Comparison Of Percutaneous Minimally Invasive Spine Surgery Versus Open Approach Posterior Spine Surgery For Fixation Of Thoracolumbar Fractures: A Retrospective Matched Cohort Analysis

Presented at SMISS Annual Forum 2014
By Abimbola Obafemi-Afolabi MD
With Jacqueline Karp MD, Daniel Gelb MD, Steven Ludwig MD, Ebrahim Paryavi MD, Zachary Ewart MS, Kelley Banagan MD, Eugene Koh MD,

Disclosures: Abimbola Obafemi-Afolabi MD None Jacqueline Karp MD , Daniel Gelb MD , Steven Ludwig MD A; Globus Medical Inc. B; DePuy Synthes, Globus Medical Inc., K2Medical. C; DePuy Synthes. D; Globus Medical Inc., Alphatec Spine, ASIP, Spinicity, ISD. F; DePuy Synthes, Globus Medical Inc., Thieme, , Ebrahim Paryavi MD None, Zachary Ewart MS None, Kelley Banagan MD None, Eugene Koh MD None,

Introduction:
Percutaneous minimally invasive posterior spinal stabilization is sometimes the only option in the treatment of critically ill poly-trauma patients who require spinal stabilization but are physiologically incompetent to undergo traditional open procedures.

Aims/Objectives:
The objective is to assess whether percutaneous minimally invasive spine surgery (MISS) is associated with reduced level of postoperative complications and morbidity compared with traditional open posterior approach for treatment of thoracolumbar fractures.

Methods:
We reviewed all patients with thoracolumbar fractures treated with
posterior spine instrumentation.
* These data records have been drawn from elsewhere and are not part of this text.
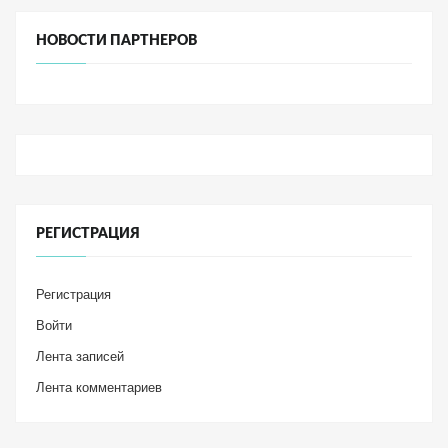
НОВОСТИ ПАРТНЕРОВ
РЕГИСТРАЦИЯ
Регистрация
Войти
Лента записей
Лента комментариев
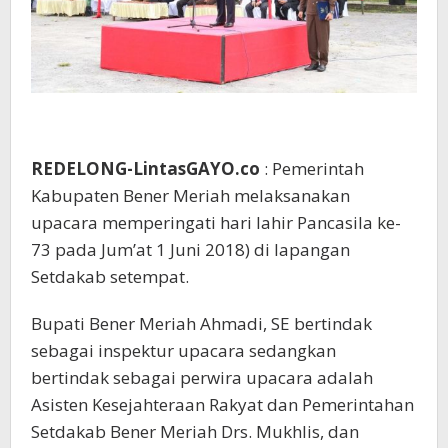
REDELONG-LintasGAYO.co
: Pemerintah
Kabupaten Bener Meriah melaksanakan
upacara memperingati hari lahir Pancasila ke-
73 pada Jum’at 1 Juni 2018) di lapangan
Setdakab setempat.
Bupati Bener Meriah Ahmadi, SE bertindak
sebagai inspektur upacara sedangkan
bertindak sebagai perwira upacara adalah
Asisten Kesejahteraan Rakyat dan Pemerintahan
Setdakab Bener Meriah Drs. Mukhlis, dan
Exclusion criteria were use of posterior spine instrumentation for treatment of cervical spine disorders, infection, osteomyelitis, tumor, pathological fractures, deformity, degenerative spine disease, sacral fractures, and posterior procedures in combination with
anterior approach.

Results:
425 posterior spine instrumentation cases identified from January 2007-May 2013. 256 patients met inclusion criteria. 157 cases done via traditional open approach while 99 were done percutaneously. A statistical significant difference, favoring percutaneous fixation, was seen in median operative time (MISS, 94 minutes; open approach, 130 minutes; P < 0.0001), Six-fold decrease in median intraoperative blood loss was observed in the percutaneous group (MISS, 75 mL; open approach, 450 mL; P < 0.0001), correlated with 3-fold decrease in number of patients requiring postoperative blood transfusions within 48 hours after surgery (24 versus 81 patients; P < 0.0001). A statistically significant difference was shown in reoperation rate, favoring the open approach. 14 reoperations were performed in the MISS group and 10 in the open approach group (P < 0.001). After excluding revisions for routine device removal, there was no statistically significant difference in reoperation rate (MISS 7, open 10).

Conclusions:
With less operative time, blood loss and transfusion requirements, percutaneous posterior spine fixation is a valid treatment option for thoracolumbar fractures; however, there is a higher reoperation rate with this approach compared to the traditional open posterior spine approach.